▸ **Aim of the task**: Pull every line holding the word "using" from the data below and copy it.

(Stored data)
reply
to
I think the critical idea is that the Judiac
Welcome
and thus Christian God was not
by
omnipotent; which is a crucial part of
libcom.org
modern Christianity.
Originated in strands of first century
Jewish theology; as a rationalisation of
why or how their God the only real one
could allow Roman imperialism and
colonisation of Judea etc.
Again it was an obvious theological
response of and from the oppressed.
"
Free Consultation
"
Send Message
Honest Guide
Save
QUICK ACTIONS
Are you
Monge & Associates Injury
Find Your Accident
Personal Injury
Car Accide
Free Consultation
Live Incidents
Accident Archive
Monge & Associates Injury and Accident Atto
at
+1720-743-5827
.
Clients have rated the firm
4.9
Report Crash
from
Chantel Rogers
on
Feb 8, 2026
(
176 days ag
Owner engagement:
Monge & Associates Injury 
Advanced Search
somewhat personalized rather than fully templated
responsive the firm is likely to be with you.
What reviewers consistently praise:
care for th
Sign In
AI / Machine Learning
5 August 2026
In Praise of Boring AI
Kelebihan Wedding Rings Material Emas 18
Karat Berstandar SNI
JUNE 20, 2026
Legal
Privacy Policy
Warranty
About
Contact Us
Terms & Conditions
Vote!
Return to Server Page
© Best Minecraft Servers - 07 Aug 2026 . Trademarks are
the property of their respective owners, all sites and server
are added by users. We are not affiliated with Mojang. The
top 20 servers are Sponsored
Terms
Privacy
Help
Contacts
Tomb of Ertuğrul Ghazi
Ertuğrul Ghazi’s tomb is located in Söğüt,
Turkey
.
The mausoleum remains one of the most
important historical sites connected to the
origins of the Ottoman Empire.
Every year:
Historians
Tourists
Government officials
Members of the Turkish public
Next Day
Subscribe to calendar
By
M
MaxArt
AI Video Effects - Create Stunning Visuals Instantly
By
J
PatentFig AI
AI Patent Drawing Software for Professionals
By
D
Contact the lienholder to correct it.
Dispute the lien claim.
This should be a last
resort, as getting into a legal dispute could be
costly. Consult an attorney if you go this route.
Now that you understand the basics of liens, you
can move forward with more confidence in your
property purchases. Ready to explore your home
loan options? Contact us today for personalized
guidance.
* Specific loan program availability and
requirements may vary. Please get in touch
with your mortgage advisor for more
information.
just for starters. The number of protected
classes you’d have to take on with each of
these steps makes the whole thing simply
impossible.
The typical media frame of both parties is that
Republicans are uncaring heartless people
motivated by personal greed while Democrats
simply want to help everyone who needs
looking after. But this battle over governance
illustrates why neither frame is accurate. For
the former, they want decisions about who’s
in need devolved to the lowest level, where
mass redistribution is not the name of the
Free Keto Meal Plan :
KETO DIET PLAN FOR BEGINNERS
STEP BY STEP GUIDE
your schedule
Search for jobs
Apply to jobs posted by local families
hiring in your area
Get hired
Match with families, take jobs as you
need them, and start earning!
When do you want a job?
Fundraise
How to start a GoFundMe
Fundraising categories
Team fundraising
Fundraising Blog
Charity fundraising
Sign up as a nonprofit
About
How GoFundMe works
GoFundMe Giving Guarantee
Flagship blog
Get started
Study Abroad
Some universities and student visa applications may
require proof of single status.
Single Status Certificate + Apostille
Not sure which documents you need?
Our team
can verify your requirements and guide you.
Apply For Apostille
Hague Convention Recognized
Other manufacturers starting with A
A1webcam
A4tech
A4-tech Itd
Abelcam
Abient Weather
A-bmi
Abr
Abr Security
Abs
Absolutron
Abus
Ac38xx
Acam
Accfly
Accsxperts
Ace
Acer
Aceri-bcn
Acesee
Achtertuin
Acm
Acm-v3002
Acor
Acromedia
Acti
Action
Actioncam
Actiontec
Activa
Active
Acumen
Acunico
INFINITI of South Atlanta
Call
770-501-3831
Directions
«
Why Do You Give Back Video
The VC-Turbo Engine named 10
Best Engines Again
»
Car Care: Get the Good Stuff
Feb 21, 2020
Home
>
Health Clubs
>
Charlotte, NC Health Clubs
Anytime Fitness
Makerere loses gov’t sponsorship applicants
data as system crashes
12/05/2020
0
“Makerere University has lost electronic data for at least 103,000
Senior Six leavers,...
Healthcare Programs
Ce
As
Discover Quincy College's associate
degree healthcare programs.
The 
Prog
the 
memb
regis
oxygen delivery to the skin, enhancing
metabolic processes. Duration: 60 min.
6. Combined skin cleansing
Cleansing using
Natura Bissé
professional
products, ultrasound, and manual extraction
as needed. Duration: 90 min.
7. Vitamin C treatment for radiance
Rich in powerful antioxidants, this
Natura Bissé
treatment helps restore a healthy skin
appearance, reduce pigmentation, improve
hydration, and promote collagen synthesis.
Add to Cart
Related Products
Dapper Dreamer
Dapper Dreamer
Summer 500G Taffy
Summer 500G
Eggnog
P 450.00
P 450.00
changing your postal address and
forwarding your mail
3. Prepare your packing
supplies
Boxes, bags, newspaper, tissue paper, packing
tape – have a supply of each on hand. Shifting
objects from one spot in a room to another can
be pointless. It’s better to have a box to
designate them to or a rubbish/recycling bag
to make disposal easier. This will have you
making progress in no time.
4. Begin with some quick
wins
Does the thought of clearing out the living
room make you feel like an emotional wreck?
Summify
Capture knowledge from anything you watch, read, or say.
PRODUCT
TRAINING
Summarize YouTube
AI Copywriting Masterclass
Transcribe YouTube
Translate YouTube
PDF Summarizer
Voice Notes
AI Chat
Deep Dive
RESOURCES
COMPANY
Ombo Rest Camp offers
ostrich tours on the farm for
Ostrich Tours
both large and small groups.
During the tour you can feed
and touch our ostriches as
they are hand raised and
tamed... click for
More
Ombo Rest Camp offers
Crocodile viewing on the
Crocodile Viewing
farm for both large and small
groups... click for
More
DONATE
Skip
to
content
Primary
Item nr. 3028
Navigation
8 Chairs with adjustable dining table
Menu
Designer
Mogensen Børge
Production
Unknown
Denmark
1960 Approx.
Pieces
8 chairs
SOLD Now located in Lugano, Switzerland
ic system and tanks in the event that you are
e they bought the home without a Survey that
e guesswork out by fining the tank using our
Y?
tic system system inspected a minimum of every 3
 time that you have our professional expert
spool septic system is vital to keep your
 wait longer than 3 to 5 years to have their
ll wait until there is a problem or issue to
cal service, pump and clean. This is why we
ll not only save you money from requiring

▸ **Response below**:
Cleansing using
e guesswork out by fining the tank using our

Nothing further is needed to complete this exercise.